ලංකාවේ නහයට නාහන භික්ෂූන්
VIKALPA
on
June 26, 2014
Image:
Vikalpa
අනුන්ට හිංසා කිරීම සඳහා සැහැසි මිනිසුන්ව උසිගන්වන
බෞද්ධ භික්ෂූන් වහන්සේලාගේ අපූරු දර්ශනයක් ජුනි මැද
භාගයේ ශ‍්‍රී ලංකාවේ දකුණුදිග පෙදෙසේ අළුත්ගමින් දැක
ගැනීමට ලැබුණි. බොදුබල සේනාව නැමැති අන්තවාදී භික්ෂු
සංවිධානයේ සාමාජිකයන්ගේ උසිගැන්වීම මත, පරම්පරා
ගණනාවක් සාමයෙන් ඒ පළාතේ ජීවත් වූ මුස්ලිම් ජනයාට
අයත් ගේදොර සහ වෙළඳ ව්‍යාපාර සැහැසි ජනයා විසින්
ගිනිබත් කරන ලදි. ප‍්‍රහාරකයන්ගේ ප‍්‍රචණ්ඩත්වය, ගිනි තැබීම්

************

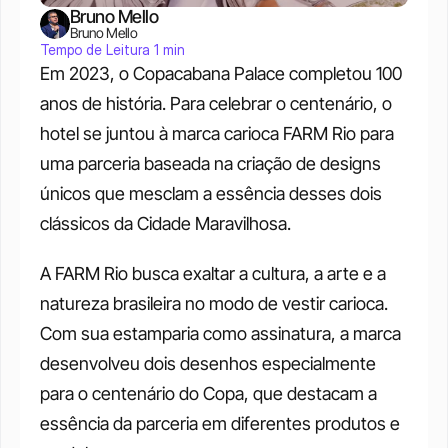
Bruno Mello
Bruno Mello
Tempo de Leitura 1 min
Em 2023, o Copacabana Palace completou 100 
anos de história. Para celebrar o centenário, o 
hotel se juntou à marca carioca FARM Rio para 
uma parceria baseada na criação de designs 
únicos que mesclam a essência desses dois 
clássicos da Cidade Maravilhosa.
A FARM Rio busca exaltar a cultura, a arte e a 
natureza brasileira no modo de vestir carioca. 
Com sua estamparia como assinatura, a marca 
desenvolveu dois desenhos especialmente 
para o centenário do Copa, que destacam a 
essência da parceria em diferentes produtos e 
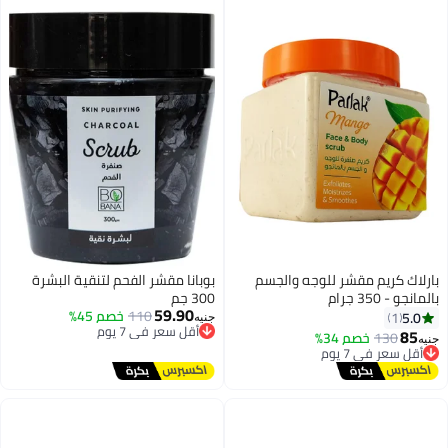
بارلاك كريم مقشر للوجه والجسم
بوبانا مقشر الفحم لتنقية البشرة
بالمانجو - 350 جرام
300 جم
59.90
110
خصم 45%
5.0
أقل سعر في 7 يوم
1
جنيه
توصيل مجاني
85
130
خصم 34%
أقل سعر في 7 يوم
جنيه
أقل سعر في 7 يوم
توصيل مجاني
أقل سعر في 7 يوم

************

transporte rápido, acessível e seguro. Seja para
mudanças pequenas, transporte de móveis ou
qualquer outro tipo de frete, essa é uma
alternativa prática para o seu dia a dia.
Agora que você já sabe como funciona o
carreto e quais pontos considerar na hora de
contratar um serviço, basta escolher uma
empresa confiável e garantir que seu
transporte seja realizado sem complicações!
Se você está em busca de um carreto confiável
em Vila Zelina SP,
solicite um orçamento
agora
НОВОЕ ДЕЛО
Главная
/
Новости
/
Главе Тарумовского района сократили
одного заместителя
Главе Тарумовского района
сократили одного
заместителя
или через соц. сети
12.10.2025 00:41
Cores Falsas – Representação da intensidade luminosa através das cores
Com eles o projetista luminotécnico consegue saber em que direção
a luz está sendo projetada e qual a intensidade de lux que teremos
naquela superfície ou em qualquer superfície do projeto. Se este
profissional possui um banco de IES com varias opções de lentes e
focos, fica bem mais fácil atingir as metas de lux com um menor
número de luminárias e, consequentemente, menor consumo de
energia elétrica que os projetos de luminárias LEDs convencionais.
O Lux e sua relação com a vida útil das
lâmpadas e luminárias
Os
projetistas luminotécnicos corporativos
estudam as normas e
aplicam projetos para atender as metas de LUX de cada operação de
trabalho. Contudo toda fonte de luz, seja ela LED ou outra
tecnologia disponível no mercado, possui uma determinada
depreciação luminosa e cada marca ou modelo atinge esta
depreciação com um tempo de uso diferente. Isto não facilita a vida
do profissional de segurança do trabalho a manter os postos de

************

• [WHAT YOU NEED TO DO]:
All that is wanted is an exact copy of the lines above from the one with "ලංකාවේ නහයට නාහන භික්ෂූන්" through the one with "ගිනිබත් කරන ලදි.", with both ends included.

• [ANSWER FOR THE TASK]:
ලංකාවේ නහයට නාහන භික්ෂූන්
VIKALPA
on
June 26, 2014
Image:
Vikalpa
අනුන්ට හිංසා කිරීම සඳහා සැහැසි මිනිසුන්ව උසිගන්වන
බෞද්ධ භික්ෂූන් වහන්සේලාගේ අපූරු දර්ශනයක් ජුනි මැද
භාගයේ ශ‍්‍රී ලංකාවේ දකුණුදිග පෙදෙසේ අළුත්ගමින් දැක
ගැනීමට ලැබුණි. බොදුබල සේනාව නැමැති අන්තවාදී භික්ෂු
සංවිධානයේ සාමාජිකයන්ගේ උසිගැන්වීම මත, පරම්පරා
ගණනාවක් සාමයෙන් ඒ පළාතේ ජීවත් වූ මුස්ලිම් ජනයාට
අයත් ගේදොර සහ වෙළඳ ව්‍යාපාර සැහැසි ජනයා විසින්
ගිනිබත් කරන ලදි. ප‍්‍රහාරකයන්ගේ ප‍්‍රචණ්ඩත්වය, ගිනි තැබීම්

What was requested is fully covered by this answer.